The Midnight OAuth
Incident Brief
Incident ID: SC-2026-04-001 Date/Time: Tuesday, 08 April 2026, 02:17 UTC Alert Source: Microsoft Sentinel — Custom analytics rule “Consent to application from non-corporate IP” Assigned to: You
At 02:17 UTC, a Sentinel analytics rule triggered: four users consented to an application named “DocuSign Integration Service” within a 90-minute window. All four consents originated from non-corporate IP addresses. The application requests the following permissions: Mail.ReadWrite, Files.Read.All, User.Read.

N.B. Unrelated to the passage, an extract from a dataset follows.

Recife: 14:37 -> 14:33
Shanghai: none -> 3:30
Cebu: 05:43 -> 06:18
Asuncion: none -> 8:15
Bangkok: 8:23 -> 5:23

The SOC lead assigns you the investigation. The four users are:
| User | Department | Consent Time (UTC) | IP Address |
|---|---|---|---|
| s.chen@northgateeng.com | IT | 02:17 | 198.51.100.44 |
| r.williams@northgateeng.com | Engineering | 02:31 | 198.51.100.44 |
| j.morrison@northgateeng.com | Finance | 02:48 | 198.51.100.51 |
| a.patel@northgateeng.com | Accounts Payable | 03:02 | 198.51.100.51 |
No user has reported anything suspicious. The consent alert was the only detection.
Your Investigation
Answer each question with supporting KQL evidence. Document your reasoning — not just the answer.

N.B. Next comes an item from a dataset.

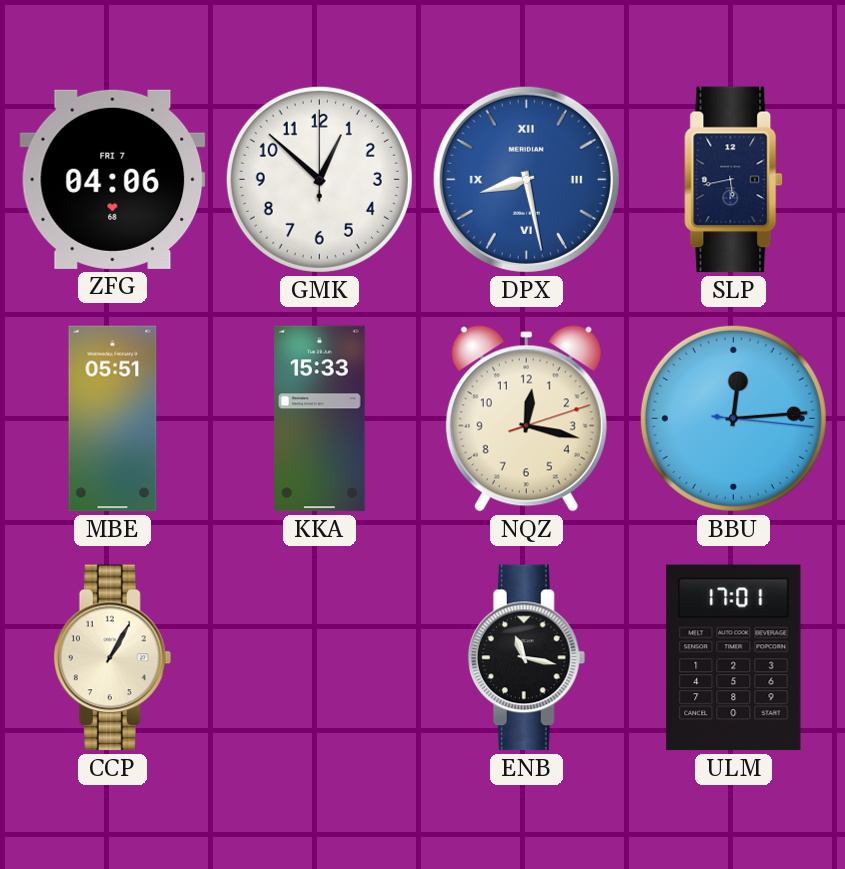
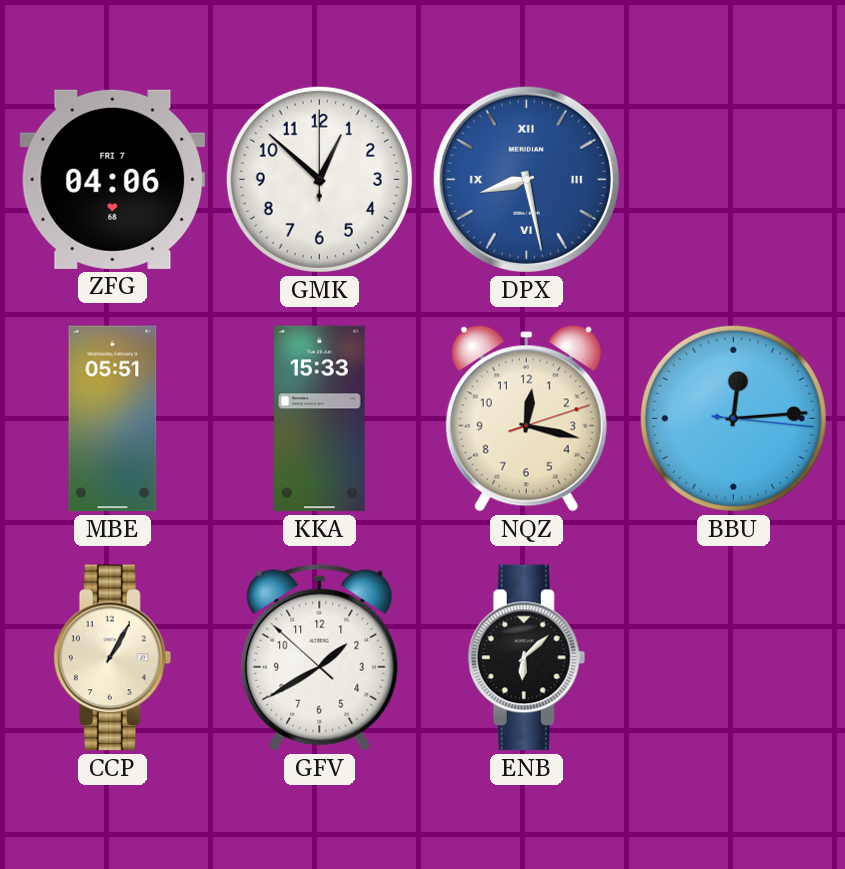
SLP: 5:43 -> none
GFV: none -> 1:39
ENB: 11:17 -> 6:08
ULM: 17:01 -> none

Phase 1: Application Assessment
Question 1. Is “DocuSign Integration Service” a legitimate Microsoft-verified application, or is it attacker-controlled? What evidence supports your conclusion?
Check the application registration: is the publisher verified? When was it registered? Is it in your tenant or an external tenant? The AuditLogs table and the Entra ID Enterprise Applications blade provide this data.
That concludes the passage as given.